Musk wrote, “this is a compelling opportunity to combine two innovative companies on a mission to advance clean and sustainable energy technologies worldwide.”
A New York Global Investment Bank valued Simbol at $2.5 billion.
Fortunately – the deal never closed.
A Veteran Team Of Lithium Pioneers
Inventor John Burba—a veteran in lithium extraction—is the incoming IBAT (CSE:IBAT; OTC: RHHNF) Chairman and CEO. He’s an extraction tech pioneer, and he is bringing a Dream Team of engineering experts to further enhance the new extraction technology that IBAT is acquiring.
IBAT’s new to-be-acquired technology is actually based on tech that Burba co-invented and sold in the 1990s when he was a leading technologist at lithium giant FMC.
FMC has been using that same tech for nearly 20 years, and it’s responsible for making some of the purest primary lithium carbonate in the world.
It’s even earned its own lithium label: “FMC-grade” carbonate.
Burba has since made dramatic advancements on the core technology. This has yielded significant improvements in terms of extraction efficiency, cost and purity.
Robert Miller will be working with IBAT on fund raising efforts.
Miller has raised over $500 million in early-stage capital and taken 7 companies public – with listings including both NASDAQ and AMEX.

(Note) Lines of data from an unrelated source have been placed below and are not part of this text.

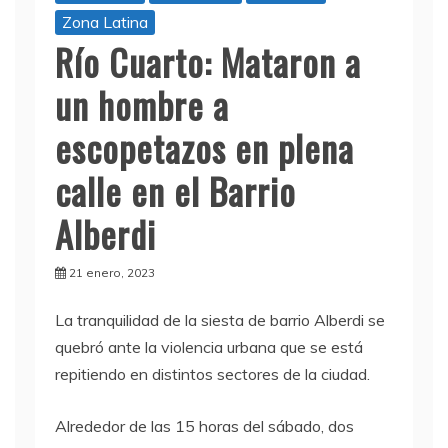
Zona Latina
Río Cuarto: Mataron a
un hombre a
escopetazos en plena
calle en el Barrio
Alberdi
21 enero, 2023
La tranquilidad de la siesta de barrio Alberdi se
quebró ante la violencia urbana que se está
repitiendo en distintos sectores de la ciudad.
Alrededor de las 15 horas del sábado, dos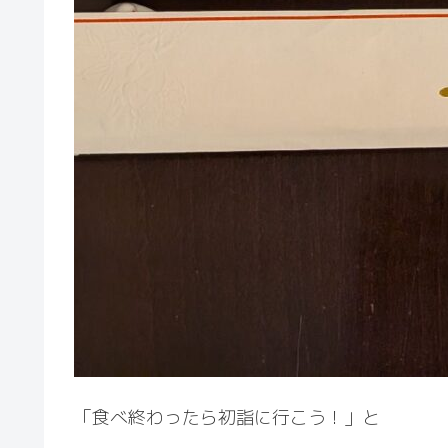
「食べ終わったら初詣に行こう！」と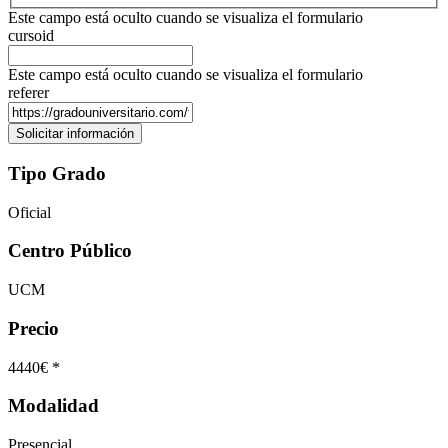
Este campo está oculto cuando se visualiza el formulario
cursoid
Este campo está oculto cuando se visualiza el formulario
referer
Tipo Grado
Oficial
Centro Público
UCM
Precio
4440€ *
Modalidad
Presencial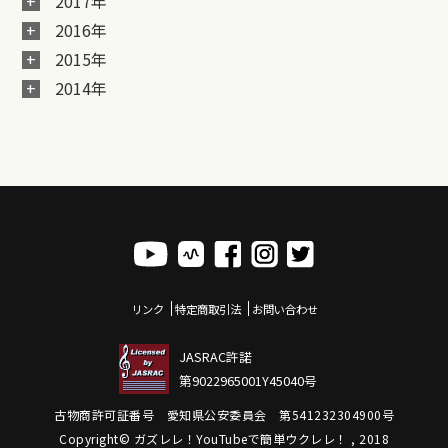
2017年
2016年
2015年
2014年
リンク
特定商取引法
お問い合わせ
JASRAC許諾
第9022965001Y45040号
古物商許可証番号 愛知県公安委員会 第541232304900号
Copyright© ガズレレ！YouTubeで簡単ウクレレ！ , 2018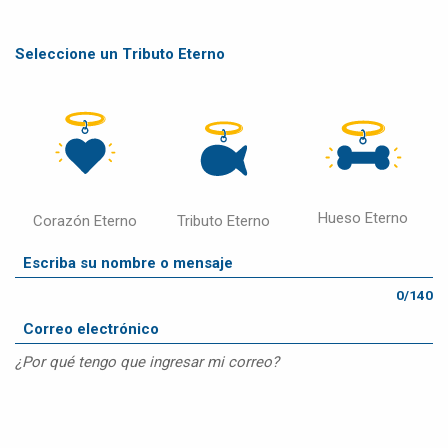
Seleccione un Tributo Eterno
Hueso Eterno
Corazón Eterno
Tributo Eterno
0/140
¿Por qué tengo que ingresar mi correo?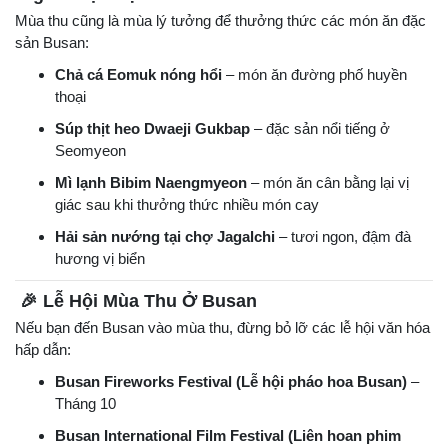
Mùa thu cũng là mùa lý tưởng để thưởng thức các món ăn đặc
sản Busan:
Chả cá Eomuk nóng hổi
– món ăn đường phố huyền
thoại
Súp thịt heo Dwaeji Gukbap
– đặc sản nổi tiếng ở
Seomyeon
Mì lạnh Bibim Naengmyeon
– món ăn cân bằng lại vị
giác sau khi thưởng thức nhiều món cay
Hải sản nướng tại chợ Jagalchi
– tươi ngon, đậm đà
hương vị biển
🎉 Lễ Hội Mùa Thu Ở Busan
Nếu bạn đến Busan vào mùa thu, đừng bỏ lỡ các lễ hội văn hóa
hấp dẫn:
Busan Fireworks Festival (Lễ hội pháo hoa Busan)
–
Tháng 10
Busan International Film Festival (Liên hoan phim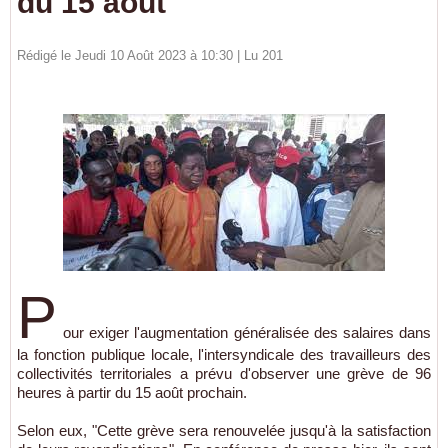
du 15 août
Rédigé le Jeudi 10 Août 2023 à 10:30 | Lu 201
P
our exiger l'augmentation généralisée des salaires dans
la fonction publique locale, l'intersyndicale des travailleurs des
collectivités territoriales a prévu d'observer une grève de 96
heures à partir du 15 août prochain.
Selon eux, "Cette grève sera renouvelée jusqu'à la satisfaction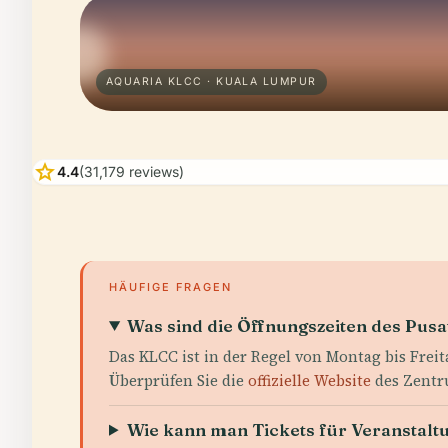
AQUARIA KLCC · KUALA LUMPUR
star
4.4
(31,179 reviews)
HÄUFIGE FRAGEN
Was sind die Öffnungszeiten des Pu
Das KLCC ist in der Regel von Montag bis Freit
Überprüfen Sie die
offizielle Website
des Zentru
Wie kann man Tickets für Veranstal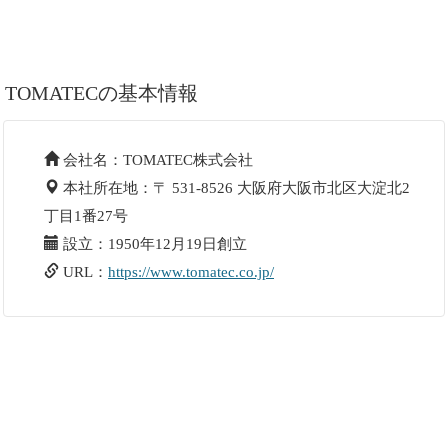
TOMATECの基本情報
会社名：TOMATEC株式会社
本社所在地：〒 531-8526 大阪府大阪市北区大淀北2
丁目1番27号
設立：1950年12月19日創立
URL：
https://www.tomatec.co.jp/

He’s also founder of one gold-mining company Crystallex.
Burba has already revolutionized lithium processing once. With his new tag team, he has the potential to do it again – unlocking over $84 billion worth of lithium.
Globally, demand for lithium is skyrocketing. With battery demand forecast to rise 7.7 percent to $120 billion already in 2019, this is a market on the move.
What the world needs right now is plentiful supply of high-grade lithium to power that growth, and it won’t wait 12-24 months for evaporating ponds.
With electric vehicles rapidly soaring in popularity, the lithium battery market could be at $46 billion by 2022.
The technology to be acquired by International Battery Metals (CSE:IBAT; OTC: RHHNF) could be a game changer. It could allow extraction of over 90 percent of the metal from lithium brine continuously with a very small environmental foot print. Additionally, extraction units can be replicated for resource expansion or new resources in a fraction of the time it will take to expand or reproduce solar evaporation plants.
This could be the solution the industry has been waiting for.